"Case Stated": the hidden legal crowbar
An rarely used tool in the legal toolkit could force unconstitutional acts into the open
One of the most enjoyable recent uses of AI has been exploring obscure legal instruments applicable to my case against a corrupt prosecution in Carlisle. AI surfaced between 75 and 120 legal options, with dozens potentially relevant. Among them, one stands out as both underused and powerful: Section 111 of the Magistrates' Court Act 1980, which enables a "Case Stated" appeal to the High Court. This article explains why it matters.
The Statutory Power
Parliament foresaw that magistrates’ courts might exceed their authority, so it embedded a legal safety valve:
(1) Where a party to any proceedings before a magistrates' court is dissatisfied in point of law with a decision of the court, he may, within 21 days from the date of the decision, apply to the court to state a case for the opinion of the High Court on the ground that the decision is wrong in law or is in excess of jurisdiction.
(2) It shall be the duty of the magistrates’ court, subject to subsections (4) and (5), to state the case accordingly and to sign and send it to the High Court.
This is distinct from a Crown Court appeal, which re-hears evidence and examines factual guilt (“I didn’t do it”). In my case, I never conceded jurisdiction: the summons was issued by a “ghost court” with no statutory existence — potentially a criminal fraud. My defence is that no lawful court exists under that name. A Crown Court appeal remains available, but the Case Stated is the correct path to challenge a constitutional abuse of jurisdiction.
Rare, but Impactful
Of approximately 7,000 Crown Court appeals annually, only around 100 Case Stated applications are filed — fewer than half succeed. Why? Because most defendants focus on evidential or procedural appeals, not systemic illegality. But with the law now increasingly simulated — using “colour of law” without lawful authority — the constitutional path is unavoidable. Case Stated enables civil rights violations to be exposed. The High Court is forced to either rectify them or endorse the abuse — either outcome clarifies the legitimacy (or lack thereof) of the system.
How It Works
The process involves submitting legal questions to the magistrates’ court, which must draft a formal “case stated” for the High Court to answer. These questions must concern points of law, not disputed facts. This is ideal in a situation like mine: can a court issue a conviction under a fictitious title that does not legally exist? The magistrates must state their legal reasoning — or refuse on grounds of frivolity:
(5) If it appears to the magistrates’ court that the application is frivolous, it may refuse to state a case, and shall give its reasons for doing so.
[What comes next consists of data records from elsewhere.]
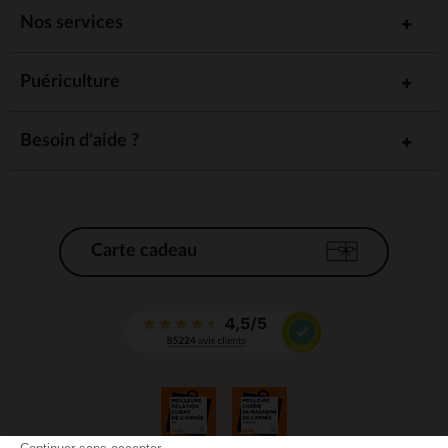
Nos services
Puériculture
Besoin d'aide ?
Carte cadeau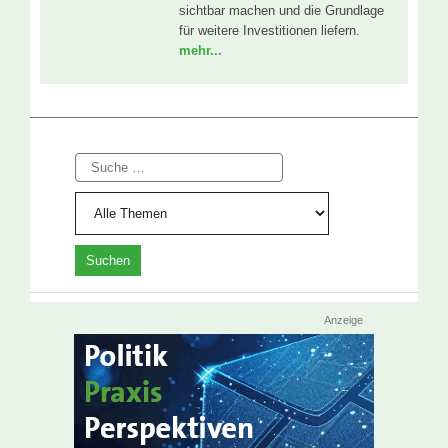
sichtbar machen und die Grundlage
für weitere Investitionen liefern.
mehr...
Suche
Anzeige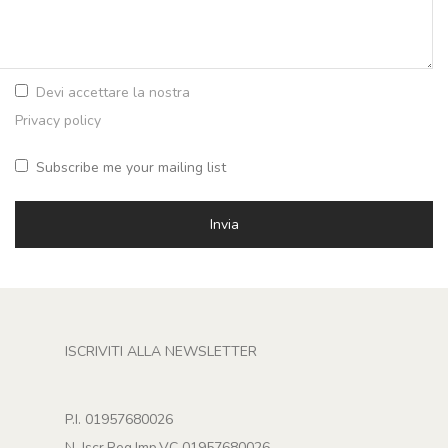
Devi accettare la nostra
Privacy policy
Subscribe me your mailing list
ISCRIVITI ALLA NEWSLETTER
P.I. 01957680026
N. Iscr.Reg.Imp.VC 01957680026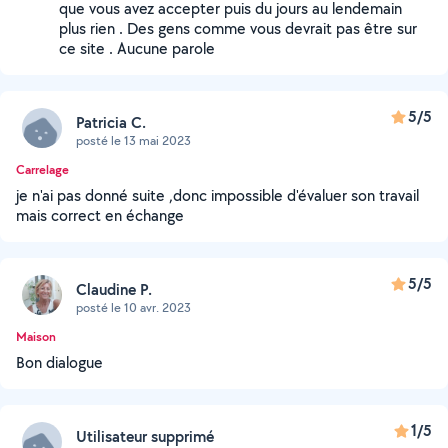
que vous avez accepter puis du jours au lendemain
plus rien . Des gens comme vous devrait pas être sur
ce site . Aucune parole
5/5
Patricia C.
posté le 13 mai 2023
Carrelage
je n'ai pas donné suite ,donc impossible d'évaluer son travail
mais correct en échange
5/5
Claudine P.
posté le 10 avr. 2023
Maison
Bon dialogue
1/5
Utilisateur supprimé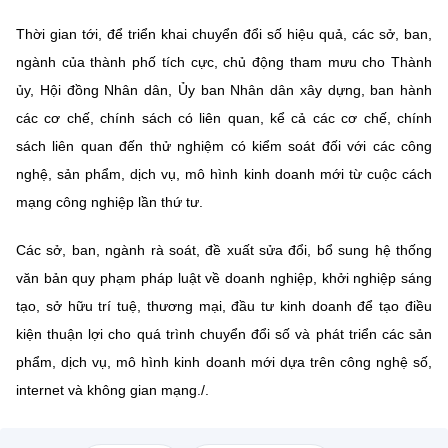
Thời gian tới, để triển khai chuyển đổi số hiệu quả, các sở, ban,
ngành của thành phố tích cực, chủ động tham mưu cho Thành
ủy, Hội đồng Nhân dân, Ủy ban Nhân dân xây dựng, ban hành
các cơ chế, chính sách có liên quan, kể cả các cơ chế, chính
sách liên quan đến thử nghiệm có kiểm soát đối với các công
nghệ, sản phẩm, dịch vụ, mô hình kinh doanh mới từ cuộc cách
mạng công nghiệp lần thứ tư.
Các sở, ban, ngành rà soát, đề xuất sửa đổi, bổ sung hệ thống
văn bản quy phạm pháp luật về doanh nghiệp, khởi nghiệp sáng
tạo, sở hữu trí tuệ, thương mại, đầu tư kinh doanh để tạo điều
kiện thuận lợi cho quá trình chuyển đổi số và phát triển các sản
phẩm, dịch vụ, mô hình kinh doanh mới dựa trên công nghệ số,
internet và không gian mạng./.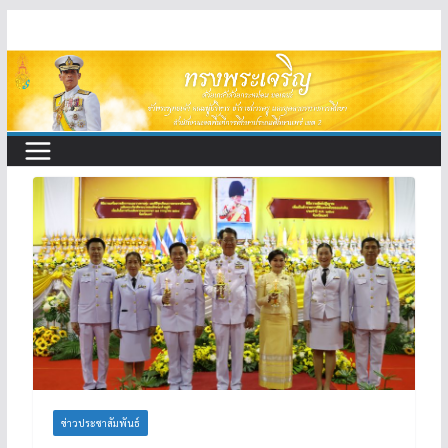
Skip
to
content
ข่าวประชาสัมพันธ์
If they do refuse, an application can be made to the High Court for an order compelling them to comply. Section 111(6) makes clear that the High Court holds costs discretion:
(6) If the High Court gives its opinion on a case stated by a magistrates’ court, it may make such order as to costs:
including the costs of the case stated, and
of the hearing before the magistrates’ court,
as it thinks just.
Unlike Judicial Review, there is no permission stage: this is a direct right of appeal. JR addresses systemic issues; Case Stated targets a specific judicial failure. I intend to use both. Once convicted for a paperwork offence, I have standing to use every lawful tool to expose unlawful state automation.
Call to Arms
Below is a training version of a real Case Stated, AI-processed for clarity. It is not a complete submission, but a template for others. It would be a shame — ahem — if people began to challenge unlawful summonses, liability orders, and administrative convictions using this route. Even a rejection as “frivolous” becomes evidence of stonewalling, and proof of public good faith.
CASE STATED – ABBREVIATED TRAINING VERSION
Title: Geddes v Justices at Carlisle Magistrates’ Court
Court Ref: [CASE NUMBER]
Offence: Failure to provide driver information (s.172(3) Road Traffic Act 1988)
Conviction Date: 11 June 2025
Applicant: Martin Geddes
Sentence: £1,574 and 6 penalty points
1. INTRODUCTION
The Applicant, Martin Geddes, was convicted under the Single Justice Procedure (SJP) for allegedly failing to provide driver information under s.172(3) of the Road Traffic Act 1988. He now challenges the lawfulness of the entire process. The issues raised go to the heart of judicial constitution, proper issuance of summonses, procedural fairness, and jurisdictional integrity under English law.
2. GROUNDS OF APPEAL
(i) No Lawfully Constituted Court
The Single Justice Procedure Notice (SJPN) named “North Cumbria Magistrates’ Court” while the subsequent summons named “North and West Cumbria Magistrates’ Court (1752).” Neither of these entities appears in the HMCTS venue register or is designated as a criminal court under s.1 of the Courts Act 2003.
A Freedom of Information (FOI) response from the Ministry of Justice confirms that “North and West Cumbria” is merely a local justice area. No statutory instrument designates it as a criminal venue. The “(1752)” suffix is an administrative code, not a lawful court name. This invalidates any exercise of jurisdiction under that title.
(ii) Void and Defective Summons
Both the SJPN and summons lacked a court seal, officer or magistrate signature, or identification of any lawful issuing authority. Under CrimPR 4.7 and 7.2(1), a summons must be issued by a proper officer or justice and identify the issuing court. These defects render the process void ab initio.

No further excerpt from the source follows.